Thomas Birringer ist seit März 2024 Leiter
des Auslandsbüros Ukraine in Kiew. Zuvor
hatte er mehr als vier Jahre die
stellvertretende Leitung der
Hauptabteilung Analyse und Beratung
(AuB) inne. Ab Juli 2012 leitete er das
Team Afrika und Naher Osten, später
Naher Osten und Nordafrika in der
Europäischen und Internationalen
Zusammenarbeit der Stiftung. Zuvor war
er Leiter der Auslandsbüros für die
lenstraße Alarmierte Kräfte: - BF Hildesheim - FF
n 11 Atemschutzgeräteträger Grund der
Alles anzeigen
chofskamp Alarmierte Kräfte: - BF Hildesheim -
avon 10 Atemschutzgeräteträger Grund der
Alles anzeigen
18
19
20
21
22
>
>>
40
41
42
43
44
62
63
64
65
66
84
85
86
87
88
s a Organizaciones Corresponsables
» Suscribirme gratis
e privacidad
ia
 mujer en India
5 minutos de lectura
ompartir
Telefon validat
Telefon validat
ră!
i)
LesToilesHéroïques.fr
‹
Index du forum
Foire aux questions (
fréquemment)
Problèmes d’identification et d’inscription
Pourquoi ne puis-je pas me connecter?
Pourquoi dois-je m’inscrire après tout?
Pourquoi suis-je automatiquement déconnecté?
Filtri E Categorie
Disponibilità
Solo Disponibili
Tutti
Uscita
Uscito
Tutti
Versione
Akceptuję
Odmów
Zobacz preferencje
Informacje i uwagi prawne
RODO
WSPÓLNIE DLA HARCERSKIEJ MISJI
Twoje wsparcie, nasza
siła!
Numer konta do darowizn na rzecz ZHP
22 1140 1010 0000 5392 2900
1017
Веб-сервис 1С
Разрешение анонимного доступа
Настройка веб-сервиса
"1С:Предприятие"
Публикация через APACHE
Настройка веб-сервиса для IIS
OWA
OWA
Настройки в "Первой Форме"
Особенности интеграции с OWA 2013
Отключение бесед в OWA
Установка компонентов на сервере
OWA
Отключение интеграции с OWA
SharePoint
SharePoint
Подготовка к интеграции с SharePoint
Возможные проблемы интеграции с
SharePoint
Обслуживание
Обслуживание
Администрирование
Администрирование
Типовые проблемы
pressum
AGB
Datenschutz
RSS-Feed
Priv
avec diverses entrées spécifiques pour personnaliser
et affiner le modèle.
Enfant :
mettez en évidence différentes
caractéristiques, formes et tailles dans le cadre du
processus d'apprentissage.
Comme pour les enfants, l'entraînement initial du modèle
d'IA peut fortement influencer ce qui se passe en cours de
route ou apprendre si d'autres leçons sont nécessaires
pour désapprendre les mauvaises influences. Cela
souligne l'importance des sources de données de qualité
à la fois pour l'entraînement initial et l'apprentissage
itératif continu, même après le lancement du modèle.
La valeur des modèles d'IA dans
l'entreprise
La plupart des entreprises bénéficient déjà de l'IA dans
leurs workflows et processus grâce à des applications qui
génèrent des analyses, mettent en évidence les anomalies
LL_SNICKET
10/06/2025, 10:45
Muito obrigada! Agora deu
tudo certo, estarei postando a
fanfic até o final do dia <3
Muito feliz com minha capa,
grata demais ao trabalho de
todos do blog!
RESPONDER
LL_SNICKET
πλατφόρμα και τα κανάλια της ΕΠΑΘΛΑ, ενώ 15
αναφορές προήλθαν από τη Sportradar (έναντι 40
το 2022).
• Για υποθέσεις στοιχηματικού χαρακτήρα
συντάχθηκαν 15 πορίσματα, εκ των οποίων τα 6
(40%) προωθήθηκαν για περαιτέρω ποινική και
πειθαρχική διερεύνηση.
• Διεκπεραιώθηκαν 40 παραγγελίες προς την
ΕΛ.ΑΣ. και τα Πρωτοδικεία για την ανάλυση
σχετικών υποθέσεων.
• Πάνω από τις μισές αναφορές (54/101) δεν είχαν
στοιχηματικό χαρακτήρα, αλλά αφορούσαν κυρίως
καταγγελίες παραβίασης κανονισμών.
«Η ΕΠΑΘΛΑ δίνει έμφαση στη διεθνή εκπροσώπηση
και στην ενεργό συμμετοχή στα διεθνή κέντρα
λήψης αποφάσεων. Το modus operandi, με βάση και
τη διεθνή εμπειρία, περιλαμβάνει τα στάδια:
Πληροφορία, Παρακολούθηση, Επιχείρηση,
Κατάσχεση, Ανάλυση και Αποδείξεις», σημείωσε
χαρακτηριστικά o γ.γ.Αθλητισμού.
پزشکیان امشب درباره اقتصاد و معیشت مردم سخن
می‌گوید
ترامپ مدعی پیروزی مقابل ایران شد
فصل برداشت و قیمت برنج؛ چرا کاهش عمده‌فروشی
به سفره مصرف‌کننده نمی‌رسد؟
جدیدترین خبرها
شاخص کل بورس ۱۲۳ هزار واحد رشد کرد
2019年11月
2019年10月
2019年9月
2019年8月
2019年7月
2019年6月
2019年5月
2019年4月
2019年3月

Instructions for the task - The listing above has to be written out again in full, exactly as shown.

Solution for this task -
Thomas Birringer ist seit März 2024 Leiter
des Auslandsbüros Ukraine in Kiew. Zuvor
hatte er mehr als vier Jahre die
stellvertretende Leitung der
Hauptabteilung Analyse und Beratung
(AuB) inne. Ab Juli 2012 leitete er das
Team Afrika und Naher Osten, später
Naher Osten und Nordafrika in der
Europäischen und Internationalen
Zusammenarbeit der Stiftung. Zuvor war
er Leiter der Auslandsbüros für die
lenstraße Alarmierte Kräfte: - BF Hildesheim - FF
n 11 Atemschutzgeräteträger Grund der
Alles anzeigen
chofskamp Alarmierte Kräfte: - BF Hildesheim -
avon 10 Atemschutzgeräteträger Grund der
Alles anzeigen
18
19
20
21
22
>
>>
40
41
42
43
44
62
63
64
65
66
84
85
86
87
88
s a Organizaciones Corresponsables
» Suscribirme gratis
e privacidad
ia
 mujer en India
5 minutos de lectura
ompartir
Telefon validat
Telefon validat
ră!
i)
LesToilesHéroïques.fr
‹
Index du forum
Foire aux questions (
fréquemment)
Problèmes d’identification et d’inscription
Pourquoi ne puis-je pas me connecter?
Pourquoi dois-je m’inscrire après tout?
Pourquoi suis-je automatiquement déconnecté?
Filtri E Categorie
Disponibilità
Solo Disponibili
Tutti
Uscita
Uscito
Tutti
Versione
Akceptuję
Odmów
Zobacz preferencje
Informacje i uwagi prawne
RODO
WSPÓLNIE DLA HARCERSKIEJ MISJI
Twoje wsparcie, nasza
siła!
Numer konta do darowizn na rzecz ZHP
22 1140 1010 0000 5392 2900
1017
Веб-сервис 1С
Разрешение анонимного доступа
Настройка веб-сервиса
"1С:Предприятие"
Публикация через APACHE
Настройка веб-сервиса для IIS
OWA
OWA
Настройки в "Первой Форме"
Особенности интеграции с OWA 2013
Отключение бесед в OWA
Установка компонентов на сервере
OWA
Отключение интеграции с OWA
SharePoint
SharePoint
Подготовка к интеграции с SharePoint
Возможные проблемы интеграции с
SharePoint
Обслуживание
Обслуживание
Администрирование
Администрирование
Типовые проблемы
pressum
AGB
Datenschutz
RSS-Feed
Priv
avec diverses entrées spécifiques pour personnaliser
et affiner le modèle.
Enfant :
mettez en évidence différentes
caractéristiques, formes et tailles dans le cadre du
processus d'apprentissage.
Comme pour les enfants, l'entraînement initial du modèle
d'IA peut fortement influencer ce qui se passe en cours de
route ou apprendre si d'autres leçons sont nécessaires
pour désapprendre les mauvaises influences. Cela
souligne l'importance des sources de données de qualité
à la fois pour l'entraînement initial et l'apprentissage
itératif continu, même après le lancement du modèle.
La valeur des modèles d'IA dans
l'entreprise
La plupart des entreprises bénéficient déjà de l'IA dans
leurs workflows et processus grâce à des applications qui
génèrent des analyses, mettent en évidence les anomalies
LL_SNICKET
10/06/2025, 10:45
Muito obrigada! Agora deu
tudo certo, estarei postando a
fanfic até o final do dia <3
Muito feliz com minha capa,
grata demais ao trabalho de
todos do blog!
RESPONDER
LL_SNICKET
πλατφόρμα και τα κανάλια της ΕΠΑΘΛΑ, ενώ 15
αναφορές προήλθαν από τη Sportradar (έναντι 40
το 2022).
• Για υποθέσεις στοιχηματικού χαρακτήρα
συντάχθηκαν 15 πορίσματα, εκ των οποίων τα 6
(40%) προωθήθηκαν για περαιτέρω ποινική και
πειθαρχική διερεύνηση.
• Διεκπεραιώθηκαν 40 παραγγελίες προς την
ΕΛ.ΑΣ. και τα Πρωτοδικεία για την ανάλυση
σχετικών υποθέσεων.
• Πάνω από τις μισές αναφορές (54/101) δεν είχαν
στοιχηματικό χαρακτήρα, αλλά αφορούσαν κυρίως
καταγγελίες παραβίασης κανονισμών.
«Η ΕΠΑΘΛΑ δίνει έμφαση στη διεθνή εκπροσώπηση
και στην ενεργό συμμετοχή στα διεθνή κέντρα
λήψης αποφάσεων. Το modus operandi, με βάση και
τη διεθνή εμπειρία, περιλαμβάνει τα στάδια:
Πληροφορία, Παρακολούθηση, Επιχείρηση,
Κατάσχεση, Ανάλυση και Αποδείξεις», σημείωσε
χαρακτηριστικά o γ.γ.Αθλητισμού.
پزشکیان امشب درباره اقتصاد و معیشت مردم سخن
می‌گوید
ترامپ مدعی پیروزی مقابل ایران شد
فصل برداشت و قیمت برنج؛ چرا کاهش عمده‌فروشی
به سفره مصرف‌کننده نمی‌رسد؟
جدیدترین خبرها
شاخص کل بورس ۱۲۳ هزار واحد رشد کرد
2019年11月
2019年10月
2019年9月
2019年8月
2019年7月
2019年6月
2019年5月
2019年4月
2019年3月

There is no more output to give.